— Collection entries —

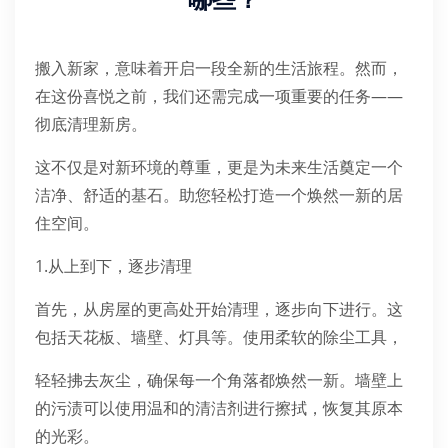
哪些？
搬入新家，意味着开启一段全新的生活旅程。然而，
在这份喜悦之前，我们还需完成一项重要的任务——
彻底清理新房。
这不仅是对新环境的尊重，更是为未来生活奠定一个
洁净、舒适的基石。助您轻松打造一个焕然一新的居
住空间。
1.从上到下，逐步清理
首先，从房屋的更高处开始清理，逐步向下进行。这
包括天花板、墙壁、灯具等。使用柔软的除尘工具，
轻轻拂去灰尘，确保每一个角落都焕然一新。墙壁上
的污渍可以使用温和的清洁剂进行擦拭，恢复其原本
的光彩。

— HOW TO COMPLETE THIS TASK —
Could you please return the entries above exactly, minus the pictures?

— WORKED SOLUTION —
哪些？
搬入新家，意味着开启一段全新的生活旅程。然而，
在这份喜悦之前，我们还需完成一项重要的任务——
彻底清理新房。
这不仅是对新环境的尊重，更是为未来生活奠定一个
洁净、舒适的基石。助您轻松打造一个焕然一新的居
住空间。
1.从上到下，逐步清理
首先，从房屋的更高处开始清理，逐步向下进行。这
包括天花板、墙壁、灯具等。使用柔软的除尘工具，
轻轻拂去灰尘，确保每一个角落都焕然一新。墙壁上
的污渍可以使用温和的清洁剂进行擦拭，恢复其原本
的光彩。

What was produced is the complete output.